The mirror models also revealed differences in mode switching behavior among users of different non-car modes, and corresponding policy implications were subsequently derived. To prevent the commuters currently using the electric bike, bike, and walking from switching to the car when they get married, it could be useful to encourage mode switches to the bus, which may also be able to satisfy their travel needs, as bus commuters on marrying were not found to have the same level of desire to switch to the car. Targeted informational and marketing measures could be introduced to facilitate such a mode switch to the bus. However, bus users were more willing to take up the car following their first child, whereas the rest of the non-car mode users seemed indifferent to such a switch in this circumstance. Thus, measures could be taken to encourage an alternative switch (i.e., bus to bike or bus to walk) via for example subsidies to new parents for the purchases of cycling tools. Another event that has policy implications was a change in commute distance. Bus commuters would switch to the car only if the distance increase is large (by more than 5 km); electric bike and bike users would switch to the car under a smaller threshold (by 2 km to 5 km); commuters on foot could switch to the car even when there was a small increase (by less than 2 km). As a result, a rewarding scheme would probably be needed for undertaking long-distance bus journeys to prevent bus users from switching to the car; meanwhile, persuading cyclists and commuters on foot to switch to the bus rather than staying with their current choices would also be recommended since an increase in distance could result in more pain points that cannot be easily addressed by policy intervention (e.g., physical fitness, comfort, and safety concerns).

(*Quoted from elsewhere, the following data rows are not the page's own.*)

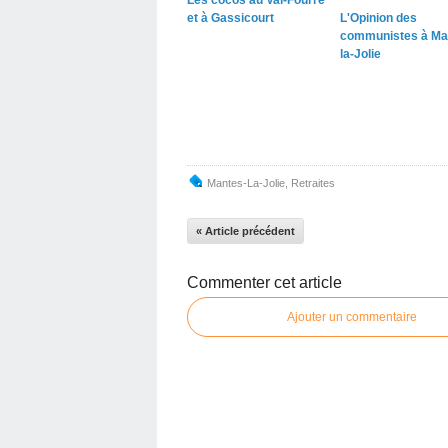
et à Gassicourt
L'Opinion des
communistes à Ma
la-Jolie
Mantes-La-Jolie
,
Retraites
« Article précédent
Commenter cet article
Ajouter un commentaire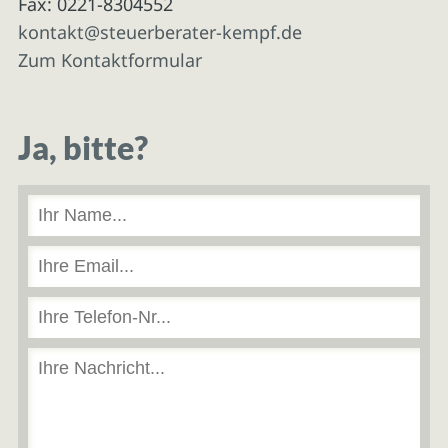
Fax: 0221-8304552
kontakt@steuerberater-kempf.de
Zum Kontaktformular
Ja, bitte?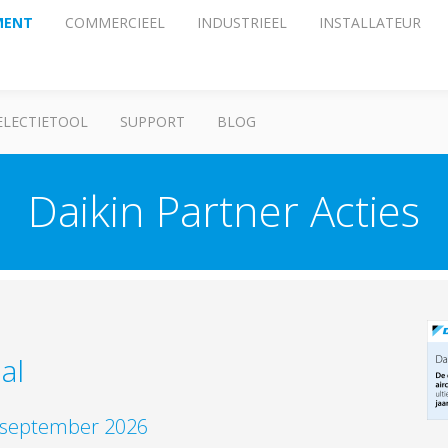
MENT
COMMERCIEEL
INDUSTRIEEL
INSTALLATEUR
ELECTIETOOL
SUPPORT
BLOG
Daikin Partner Acties
al
30 september 2026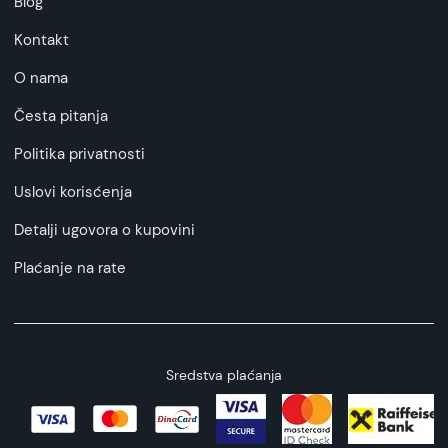
Blog
Kontakt
O nama
Česta pitanja
Politika privatnosti
Uslovi korisćenja
Detalji ugovora o kupovini
Plaćanje na rate
Sredstva plaćanja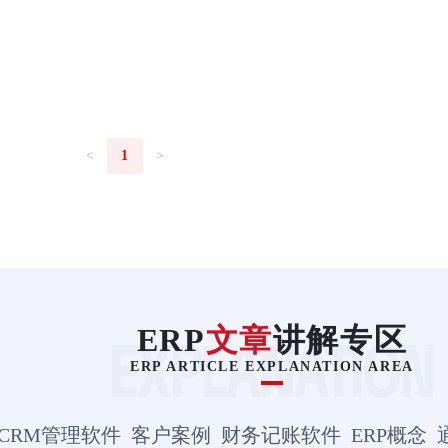
<
1
>
ERP
文章
讲解专区
ERP ARTICLE EXPLANATION AREA
CRM管理软件
客户案例
财务记账软件
ERP概念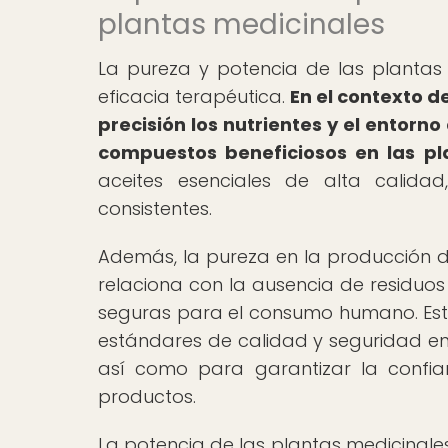
plantas medicinales
La pureza y potencia de las plantas 
eficacia terapéutica.
En el contexto d
precisión los nutrientes y el entor
compuestos beneficiosos en las pl
aceites esenciales de alta calidad
consistentes.
Además, la pureza en la producción d
relaciona con la ausencia de residuos
seguras para el consumo humano. Este
estándares de calidad y seguridad en 
así como para garantizar la confia
productos.
La potencia de las plantas medicinale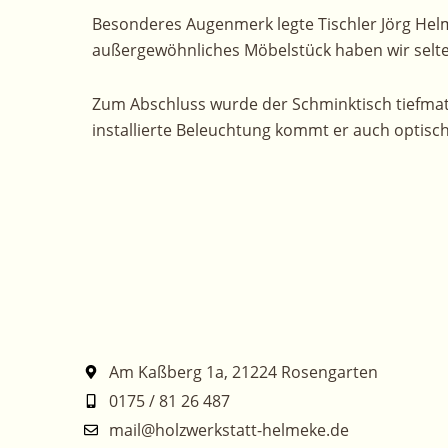
Besonderes Augenmerk legte Tischler Jörg Helm
außergewöhnliches Möbelstück haben wir selten
Zum Abschluss wurde der Schminktisch tiefmatt
installierte Beleuchtung kommt er auch optisch
Am Kaßberg 1a, 21224 Rosengarten
0175 / 81 26 487
mail@holzwerkstatt-helmeke.de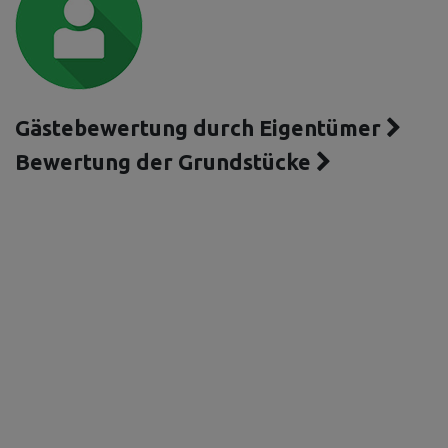
Gästebewertung durch Eigentümer
Bewertung der Grundstücke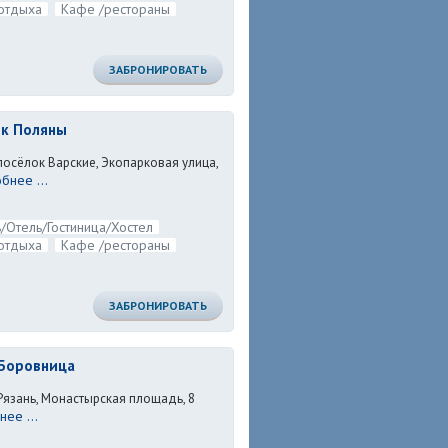
отдыха
Кафе /рестораны
ЗАБРОНИРОВАТЬ
рк Поляны
посёлок Варские, Экопарковая улица,
бнее ...
/Отель/Гостиница/Хостел
отдыха
Кафе /рестораны
ЗАБРОНИРОВАТЬ
Боровница
 Рязань, Монастырская площадь, 8
ее ...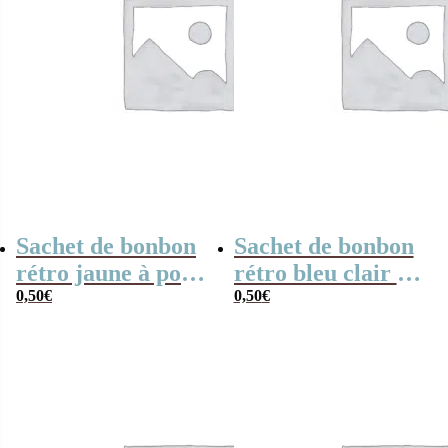
Sachet de bonbon
Sachet de bonbon
rétro jaune à pois
rétro bleu clair à
x1
0,50
€
pois x1
0,50
€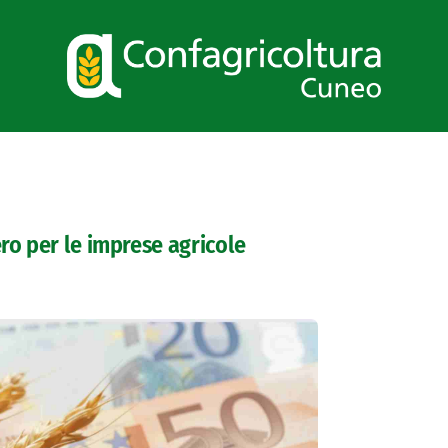
ro per le imprese agricole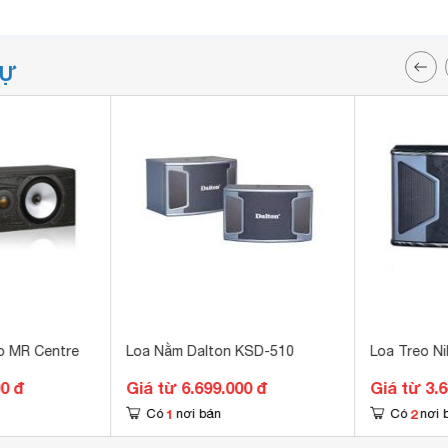
TỰ
o MR Centre
Loa Nằm Dalton KSD-510
Loa Treo Ni
00 đ
Giá từ 6.699.000 đ
Giá từ 3.
1
2
Có
nơi bán
Có
nơi 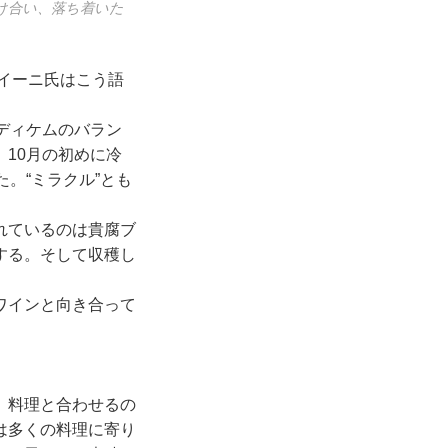
溶け合い、落ち着いた
クイーニ氏はこう語
ディケムのバラン
10月の初めに冷
。“ミラクル”とも
れているのは貴腐ブ
する。そして収穫し
ワインと向き合って
。料理と合わせるの
は多くの料理に寄り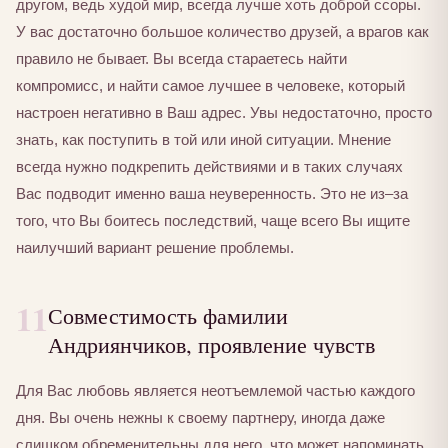
другом, ведь худой мир, всегда лучше хоть доброй ссоры.
У вас достаточно большое количество друзей, а врагов как
правило не бывает. Вы всегда стараетесь найти
компромисс, и найти самое лучшее в человеке, который
настроен негативно в Ваш адрес. Увы недостаточно, просто
знать, как поступить в той или иной ситуации. Мнение
всегда нужно подкрепить действиями и в таких случаях
Вас подводит именно ваша неуверенность. Это не из–за
того, что Вы боитесь последствий, чаще всего Вы ищите
наилучший вариант решение проблемы.
11
Совместимость фамилии
Андриянчиков, проявление чувств
Для Вас любовь является неотъемлемой частью каждого
дня. Вы очень нежны к своему партнеру, иногда даже
слишком обременительны для него, что может напоминать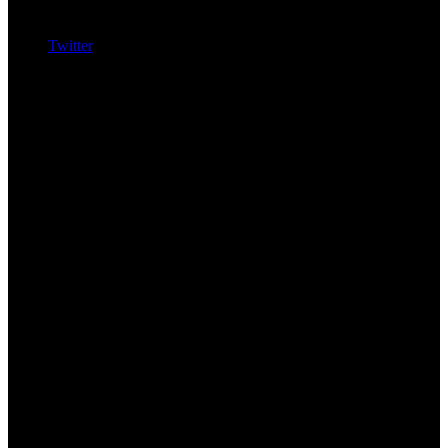
Twitter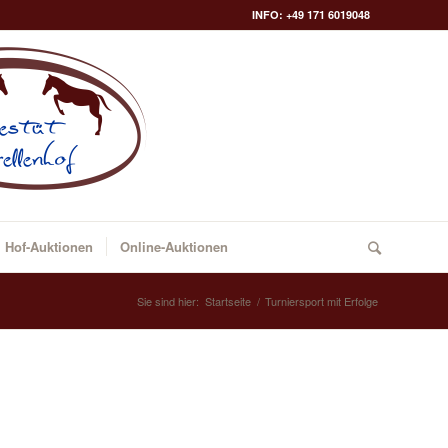
INFO: +49 171 6019048
Hof-Auktionen
Online-Auktionen
Sie sind hier:
Startseite
/
Turniersport mit Erfolge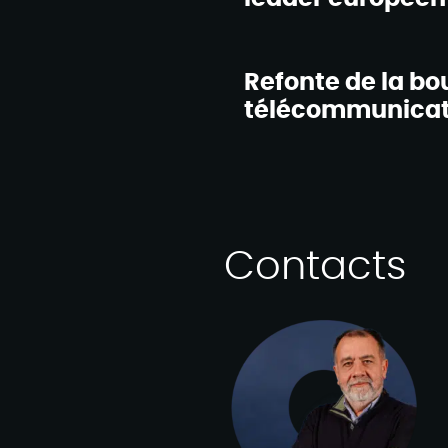
Refonte de la bo
télécommunicati
Contacts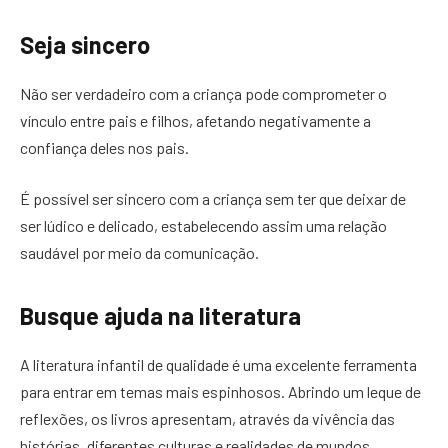
Seja sincero
Não ser verdadeiro com a criança pode comprometer o
vínculo entre pais e filhos, afetando negativamente a
confiança deles nos pais.
É possível ser sincero com a criança sem ter que deixar de
ser lúdico e delicado, estabelecendo assim uma relação
saudável por meio da comunicação.
Busque ajuda na literatura
A literatura infantil de qualidade é uma excelente ferramenta
para entrar em temas mais espinhosos. Abrindo um leque de
reflexões, os livros apresentam, através da vivência das
histórias, diferentes culturas e realidades de mundos.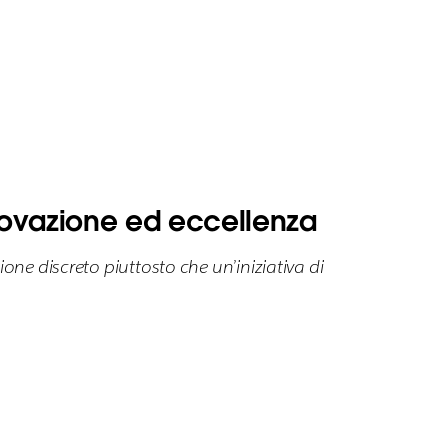
innovazione ed eccellenza
ne discreto piuttosto che un’iniziativa di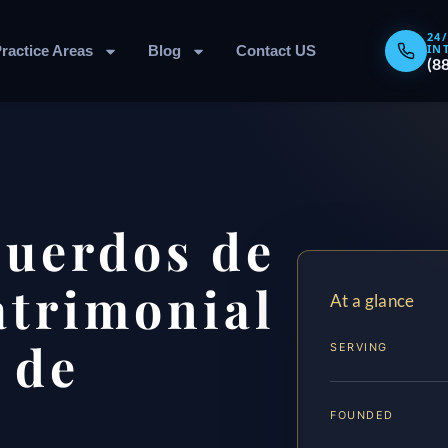
24
IN
ractice Areas
Blog
Contact US
(8
cuerdos de
atrimonial
At a glance
 de
SERVING
FOUNDED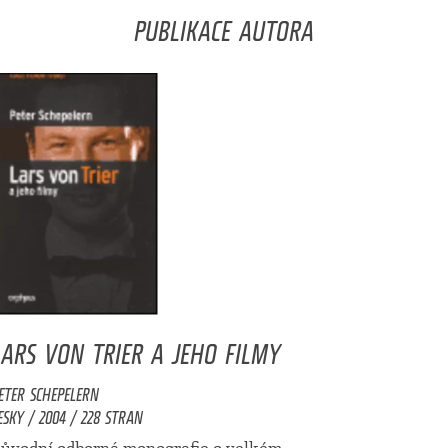
PUBLIKACE AUTORA
LARS VON TRIER A JEHO FILMY
ETER SCHEPELERN
ESKY / 2004 / 228 STRAN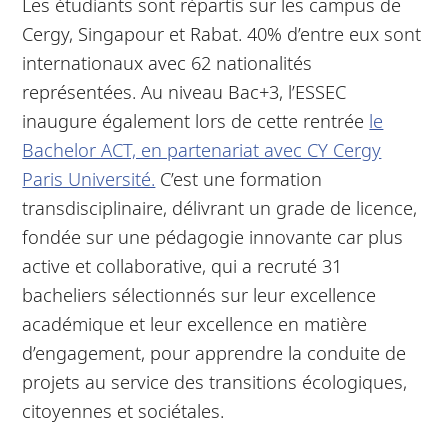
Les étudiants sont répartis sur les campus de
Cergy, Singapour et Rabat. 40% d’entre eux sont
internationaux avec 62 nationalités
représentées. Au niveau Bac+3, l’ESSEC
inaugure également lors de cette rentrée
le
Bachelor ACT, en partenariat avec CY Cergy
Paris Université.
C’est une formation
transdisciplinaire, délivrant un grade de licence,
fondée sur une pédagogie innovante car plus
active et collaborative, qui a recruté 31
bacheliers sélectionnés sur leur excellence
académique et leur excellence en matière
d’engagement, pour apprendre la conduite de
projets au service des transitions écologiques,
citoyennes et sociétales.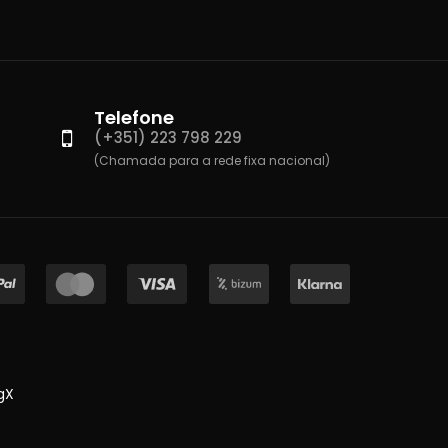
Telefone
(+351) 223 798 229
(Chamada para a rede fixa nacional)
gX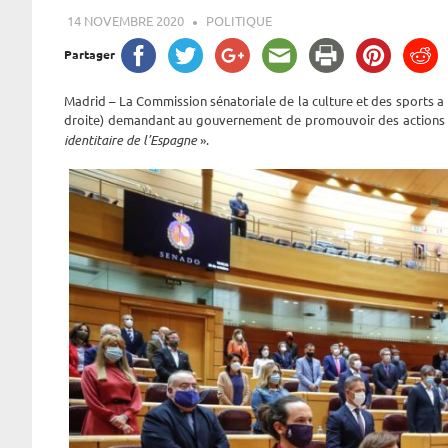
14 NOVEMBRE 2020
ROGER LAHANA
POLITIQUE
Partager
Madrid – La Commission sénatoriale de la culture et des sports a
droite) demandant au gouvernement de promouvoir des actions d
identitaire de l’Espagne
».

Finally, when discussing these policy implications, attempts were also made to provide possible explanations for the differences in mode switching behavior among different non-car mode users (i.e., why an event could have a significant effect on some mode users and not on the others); however, similar to previous studies ( 9 , 18 ), these explanations are still hypothetical and there could be a need to disclose further significant underlying causes, leading to opportunities for future research.
Several socio-economic factors were captured in this work. However, owing to data constraints, their interaction effects with life course events were not analyzed. This is a subject that should definitely be explored in the future to acquire more in-depth implications for policy making. At the end, opportunities for studying a broader range of events (e.g., changes in land uses, transport supplies) were also identified and discussed.
Footnotes
Acknowledgements
We appreciate the support from Shanxi Transportation Research Institute for the funding and advice provided during the data collection. We are grateful to Mr Li Peiyu of Shanxi Experimental Secondary School, Mr Hou Juntao of Peking University, and Ms Zhao Helan.
Author Contributions
The authors confirm contribution to the paper as follows: study conception and design: WL, MK; data collection: WL; analysis and interpretation of results: WL; draft manuscript preparation: WL, MK. All authors reviewed the results and approved the final version of the manuscript.
The Standing Committee on Traveler Behavior and Values (ADB10) peer-reviewed this paper (19-05629).